Biz de isterdik Zonguldak’ın spor başarılarıyla, eğitim başarılarıyla, örnek davranışlarla, istihdam sağlanmasıyla, yatırım haberleriyle gündem olmasını ama maalesef yine üçüncü sayfa haberiyle ulusala düştük.
AK Parti’li Gülüç Belediye Başkanı Gökhan Mustafa Demirtaş’ın belediyede çalışan 2 kadına sözlü ve fiziksel tacizde bulunduğu ve tehdit ettiği iddiaları Cumhuriyet Gazetesi’nde yayınlandı.

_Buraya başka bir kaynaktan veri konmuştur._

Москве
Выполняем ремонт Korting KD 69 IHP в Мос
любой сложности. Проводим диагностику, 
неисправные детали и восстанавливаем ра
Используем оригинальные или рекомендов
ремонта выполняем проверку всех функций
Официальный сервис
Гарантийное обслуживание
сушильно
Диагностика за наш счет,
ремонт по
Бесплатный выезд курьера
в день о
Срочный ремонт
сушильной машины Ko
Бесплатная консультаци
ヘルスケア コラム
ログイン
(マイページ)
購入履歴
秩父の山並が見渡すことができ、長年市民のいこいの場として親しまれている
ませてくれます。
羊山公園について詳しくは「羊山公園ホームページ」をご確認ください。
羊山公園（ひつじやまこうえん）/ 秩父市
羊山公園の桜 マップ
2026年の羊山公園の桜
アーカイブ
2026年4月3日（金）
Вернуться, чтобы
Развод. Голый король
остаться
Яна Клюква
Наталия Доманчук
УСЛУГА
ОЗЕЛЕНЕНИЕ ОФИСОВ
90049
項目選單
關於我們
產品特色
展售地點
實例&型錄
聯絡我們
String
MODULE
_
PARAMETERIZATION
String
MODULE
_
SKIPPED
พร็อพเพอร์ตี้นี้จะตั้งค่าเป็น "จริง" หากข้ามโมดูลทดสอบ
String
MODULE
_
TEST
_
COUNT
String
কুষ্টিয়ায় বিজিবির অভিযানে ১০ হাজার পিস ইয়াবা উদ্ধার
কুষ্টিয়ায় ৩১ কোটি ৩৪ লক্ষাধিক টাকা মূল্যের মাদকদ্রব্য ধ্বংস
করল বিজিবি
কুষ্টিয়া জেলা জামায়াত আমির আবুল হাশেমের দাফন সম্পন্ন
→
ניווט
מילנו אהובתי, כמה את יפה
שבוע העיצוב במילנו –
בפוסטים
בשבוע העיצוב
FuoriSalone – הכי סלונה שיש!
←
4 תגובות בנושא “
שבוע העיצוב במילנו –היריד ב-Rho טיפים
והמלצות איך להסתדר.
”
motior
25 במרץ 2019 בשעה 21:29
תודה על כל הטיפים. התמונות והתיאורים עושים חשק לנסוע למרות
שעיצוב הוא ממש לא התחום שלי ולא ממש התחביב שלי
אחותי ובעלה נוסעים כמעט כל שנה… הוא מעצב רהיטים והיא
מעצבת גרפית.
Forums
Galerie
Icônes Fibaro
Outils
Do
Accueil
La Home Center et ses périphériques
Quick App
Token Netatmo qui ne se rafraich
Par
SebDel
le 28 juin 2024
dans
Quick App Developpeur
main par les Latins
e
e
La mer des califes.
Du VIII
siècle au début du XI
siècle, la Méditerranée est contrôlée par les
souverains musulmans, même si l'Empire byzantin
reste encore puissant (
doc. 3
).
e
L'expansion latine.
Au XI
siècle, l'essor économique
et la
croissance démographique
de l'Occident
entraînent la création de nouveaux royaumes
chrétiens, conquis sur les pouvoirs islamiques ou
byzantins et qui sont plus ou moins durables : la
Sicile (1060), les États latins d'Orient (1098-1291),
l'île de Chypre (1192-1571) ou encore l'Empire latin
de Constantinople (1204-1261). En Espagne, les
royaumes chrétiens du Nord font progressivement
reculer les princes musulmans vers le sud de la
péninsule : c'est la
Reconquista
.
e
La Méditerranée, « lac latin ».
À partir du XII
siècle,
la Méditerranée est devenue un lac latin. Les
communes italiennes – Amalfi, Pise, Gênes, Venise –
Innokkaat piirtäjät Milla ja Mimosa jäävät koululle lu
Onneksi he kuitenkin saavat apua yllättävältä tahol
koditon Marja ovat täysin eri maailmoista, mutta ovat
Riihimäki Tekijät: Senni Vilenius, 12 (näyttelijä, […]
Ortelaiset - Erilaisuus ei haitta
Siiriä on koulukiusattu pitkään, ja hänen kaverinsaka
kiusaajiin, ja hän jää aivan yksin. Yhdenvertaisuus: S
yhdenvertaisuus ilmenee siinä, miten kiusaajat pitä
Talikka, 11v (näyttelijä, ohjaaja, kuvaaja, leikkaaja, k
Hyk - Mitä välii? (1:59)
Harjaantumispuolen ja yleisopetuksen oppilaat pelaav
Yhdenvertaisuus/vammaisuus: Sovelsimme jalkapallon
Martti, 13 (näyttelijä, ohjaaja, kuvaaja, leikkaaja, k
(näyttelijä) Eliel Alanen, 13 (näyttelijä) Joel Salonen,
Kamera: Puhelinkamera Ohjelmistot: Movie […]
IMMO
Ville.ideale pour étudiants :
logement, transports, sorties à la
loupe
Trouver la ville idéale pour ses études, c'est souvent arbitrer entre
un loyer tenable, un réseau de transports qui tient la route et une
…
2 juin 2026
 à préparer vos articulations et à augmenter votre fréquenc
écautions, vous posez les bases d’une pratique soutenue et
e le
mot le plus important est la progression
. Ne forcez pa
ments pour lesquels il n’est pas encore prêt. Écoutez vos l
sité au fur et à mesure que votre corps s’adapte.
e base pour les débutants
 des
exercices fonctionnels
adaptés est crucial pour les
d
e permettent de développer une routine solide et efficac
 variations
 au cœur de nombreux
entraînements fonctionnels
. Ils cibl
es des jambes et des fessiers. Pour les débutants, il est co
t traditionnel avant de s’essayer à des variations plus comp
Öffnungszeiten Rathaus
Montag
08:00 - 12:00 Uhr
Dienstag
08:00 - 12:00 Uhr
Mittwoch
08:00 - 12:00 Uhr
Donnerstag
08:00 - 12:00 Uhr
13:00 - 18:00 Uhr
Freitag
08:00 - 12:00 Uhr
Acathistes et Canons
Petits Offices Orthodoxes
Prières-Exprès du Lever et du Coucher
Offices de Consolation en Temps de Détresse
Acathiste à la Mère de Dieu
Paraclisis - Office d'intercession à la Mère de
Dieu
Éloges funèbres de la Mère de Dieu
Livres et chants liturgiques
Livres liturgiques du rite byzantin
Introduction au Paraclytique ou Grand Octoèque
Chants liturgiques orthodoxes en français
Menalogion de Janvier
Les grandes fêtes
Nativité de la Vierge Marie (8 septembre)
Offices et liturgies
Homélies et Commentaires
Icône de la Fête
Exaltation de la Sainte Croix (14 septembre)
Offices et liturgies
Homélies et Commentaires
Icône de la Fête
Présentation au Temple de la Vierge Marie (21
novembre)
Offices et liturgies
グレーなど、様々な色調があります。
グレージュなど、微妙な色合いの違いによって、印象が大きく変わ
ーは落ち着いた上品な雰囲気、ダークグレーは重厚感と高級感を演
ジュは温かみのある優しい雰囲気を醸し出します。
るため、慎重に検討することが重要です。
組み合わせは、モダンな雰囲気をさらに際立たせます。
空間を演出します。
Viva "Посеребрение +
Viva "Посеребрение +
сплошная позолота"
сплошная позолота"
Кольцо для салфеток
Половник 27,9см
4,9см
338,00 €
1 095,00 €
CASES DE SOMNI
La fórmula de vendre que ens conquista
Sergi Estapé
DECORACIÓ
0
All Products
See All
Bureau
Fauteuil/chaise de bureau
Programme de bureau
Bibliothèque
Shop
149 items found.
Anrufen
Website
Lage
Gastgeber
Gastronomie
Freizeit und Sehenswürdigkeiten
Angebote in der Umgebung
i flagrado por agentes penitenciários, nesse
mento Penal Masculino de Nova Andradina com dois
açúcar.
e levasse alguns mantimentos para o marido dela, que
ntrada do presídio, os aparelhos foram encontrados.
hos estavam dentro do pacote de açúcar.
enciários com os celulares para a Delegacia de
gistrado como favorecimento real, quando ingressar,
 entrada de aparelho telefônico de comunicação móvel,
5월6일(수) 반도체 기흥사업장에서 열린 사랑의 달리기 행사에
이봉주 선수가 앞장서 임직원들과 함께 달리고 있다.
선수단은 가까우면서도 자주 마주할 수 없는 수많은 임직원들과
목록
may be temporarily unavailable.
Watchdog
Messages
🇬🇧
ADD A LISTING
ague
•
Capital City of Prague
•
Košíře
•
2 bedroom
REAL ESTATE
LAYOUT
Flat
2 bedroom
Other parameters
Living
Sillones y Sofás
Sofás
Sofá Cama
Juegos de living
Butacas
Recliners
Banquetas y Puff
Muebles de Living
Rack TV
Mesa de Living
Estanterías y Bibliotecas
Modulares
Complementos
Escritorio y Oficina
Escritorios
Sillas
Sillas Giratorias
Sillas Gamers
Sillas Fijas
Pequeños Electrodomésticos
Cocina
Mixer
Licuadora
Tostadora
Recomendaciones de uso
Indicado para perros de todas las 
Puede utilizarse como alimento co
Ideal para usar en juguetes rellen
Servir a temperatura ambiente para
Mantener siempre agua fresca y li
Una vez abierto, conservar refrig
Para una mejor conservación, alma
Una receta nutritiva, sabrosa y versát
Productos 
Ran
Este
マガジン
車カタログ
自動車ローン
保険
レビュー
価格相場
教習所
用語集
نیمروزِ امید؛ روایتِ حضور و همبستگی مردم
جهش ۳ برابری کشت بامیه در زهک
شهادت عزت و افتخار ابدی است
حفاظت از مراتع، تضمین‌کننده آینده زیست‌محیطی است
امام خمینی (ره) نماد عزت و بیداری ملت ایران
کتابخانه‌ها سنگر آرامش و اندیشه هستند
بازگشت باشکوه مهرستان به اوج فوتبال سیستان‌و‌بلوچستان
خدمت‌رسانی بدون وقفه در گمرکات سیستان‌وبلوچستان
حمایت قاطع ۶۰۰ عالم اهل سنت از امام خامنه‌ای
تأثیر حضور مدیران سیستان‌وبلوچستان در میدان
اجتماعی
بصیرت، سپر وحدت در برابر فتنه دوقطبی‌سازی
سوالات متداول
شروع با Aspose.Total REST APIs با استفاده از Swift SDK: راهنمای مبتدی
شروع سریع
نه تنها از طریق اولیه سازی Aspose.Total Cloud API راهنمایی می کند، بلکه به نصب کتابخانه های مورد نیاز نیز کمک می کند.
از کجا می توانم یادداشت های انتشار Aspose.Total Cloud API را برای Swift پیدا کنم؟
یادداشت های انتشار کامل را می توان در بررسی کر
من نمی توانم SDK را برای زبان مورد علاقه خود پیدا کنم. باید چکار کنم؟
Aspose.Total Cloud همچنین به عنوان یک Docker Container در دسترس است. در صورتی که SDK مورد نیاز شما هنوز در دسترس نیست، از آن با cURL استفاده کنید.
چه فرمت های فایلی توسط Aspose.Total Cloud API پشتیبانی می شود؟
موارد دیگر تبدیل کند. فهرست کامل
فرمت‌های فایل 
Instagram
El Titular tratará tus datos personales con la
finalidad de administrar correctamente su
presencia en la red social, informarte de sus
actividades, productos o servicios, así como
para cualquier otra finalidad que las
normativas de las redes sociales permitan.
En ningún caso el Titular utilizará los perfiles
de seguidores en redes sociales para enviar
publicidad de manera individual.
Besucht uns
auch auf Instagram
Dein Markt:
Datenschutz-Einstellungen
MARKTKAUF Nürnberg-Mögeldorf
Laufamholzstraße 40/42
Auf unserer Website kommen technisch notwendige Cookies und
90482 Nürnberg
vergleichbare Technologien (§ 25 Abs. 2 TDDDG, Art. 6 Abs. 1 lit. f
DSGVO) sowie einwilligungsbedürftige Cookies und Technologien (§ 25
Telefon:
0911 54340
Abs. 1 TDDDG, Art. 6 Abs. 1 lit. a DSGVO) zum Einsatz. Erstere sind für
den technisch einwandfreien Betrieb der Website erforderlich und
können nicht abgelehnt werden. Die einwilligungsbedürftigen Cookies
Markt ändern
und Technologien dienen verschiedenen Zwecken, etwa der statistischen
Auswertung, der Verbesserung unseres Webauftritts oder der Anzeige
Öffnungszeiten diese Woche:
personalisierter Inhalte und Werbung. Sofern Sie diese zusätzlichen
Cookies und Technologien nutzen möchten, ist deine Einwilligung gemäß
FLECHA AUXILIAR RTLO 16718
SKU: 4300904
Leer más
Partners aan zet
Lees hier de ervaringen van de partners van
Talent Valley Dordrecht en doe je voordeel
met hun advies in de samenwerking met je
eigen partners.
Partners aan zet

Öncelikle şunu belirtelim; tacizin, arsızlığın, namussuzluğun partisi olmaz. Bir kişinin yaptığı bir eylemi bir partiye yüklemek olmaz.
Her kim olursa olsun şiddetle karşı çıkarız.
Yok belediye başkanıymış, yok milletvekiliymiş, yok bürokratmış, yok çok üst kademelerdeymiş ne fark eder.
En çok da konumuna güvenenler bu tarz girişimlerde bulunmuyor mu zaten?
Demirtaş’a yargısız infaz yapmıyorum, sadece iddialar gündem olduğu için tartışmaların boyutuna dikkat çekmek istiyorum.
Tacize uğradığını iddia eden 2 kadından birisi bir kafede AK Parti Milletvekilleri Hamdi Uçar, Ahmet Çolakoğlu ve Ereğli AK Parti ilçe başkanı Saffet Bozkurt ile görüşmüş. Ama her nedense taciz iddiasının üstü kapatılmış.
Sadece Gülüç Ak Parti Kadın Kolları Başkanı ve Gülüç Belediyesi Meclis Üyesi Ferihan Şenol tacize göz yummamış. Olayın aydınlatılması için girişimlerde bulunan Şenol, sonuç alamayınca Ak Parti’den istifa etmiş.
Bu davranışı için kendisini yürekten tebrik ediyorum.
Ancak Demirtaş’ın daha önceden CHP’de belediye başkanlığı yapmasına atıfta bulunarak, ‘CHP’den kalma eski alışkanlıklar’ ibaresini kullanıyor Sayın Şenol.
Bu ne demek?
Demirtaş CHP’den önce de AK Parti’liydi. 2014 yılında CHP’den belediye başkanı seçilmeden önce AK Parti’li meclis üyesiydi.
CHP’ye de Ak Parti’den kalma alışkanlıklarıyla gelen Demirtaş, aynı alışkanlıklarla tekrar AK Parti’ye dönmüş olabilir.
CHP Zonguldak Milletvekili Ünal Demirtaş ise Belediye Başkanı Gökhan Demirtaş ile ilgili çok sayıda rüşvet ve yolsuzluk iddiaları olduğunu belirtti.
Tüm iddialar araştırılmalı.
Demirtaş eğer bu taciz olayını gerçekleştirmiş ise; konumunu kullanarak iddia sahibi iki kadına psikolojik şiddet uygulamış, taciz etmiş ise çok ağır ceza almalıdır. Buna elbette yargı karar verecek.
Ancak Sayın Şenol’un olayı CHP ile bağdaştırması kabul edilemez.
Nitekim AK Parti milletvekillerinin, ilçe başkanının olayı örtbas etmesi de kabul edilemez.
Olay ulusal basına yansıdıktan sonra Ak Parti Genel Merkezi’nin soruşturma açmasının da çok bir hükmü yok aslında.
Kadına yapılan taciz, tecavüz, mobing, psikolojik ve fiziki şiddet kimden gelirse gelsin karşısında duran yürekli insanlara canı gönülden teşekkür ediyorum.
Keşke toplum olarak daha çok bilinçlenebilsek. Bir kereden bir şey olmaz diyenlere, bu tür olayları meşru gösterenlere, çocukların cinsel istismarına göz yumanlara, tarikatlarda yaşanan olaylara arka çıkanlara partili partisiz herkes tepki gösterebilse.
Keşke kendimizin veya yakınımızın başına gelmeden önce bir insanın başına gelen her olayda tepkimizi ortaya koyabilsek.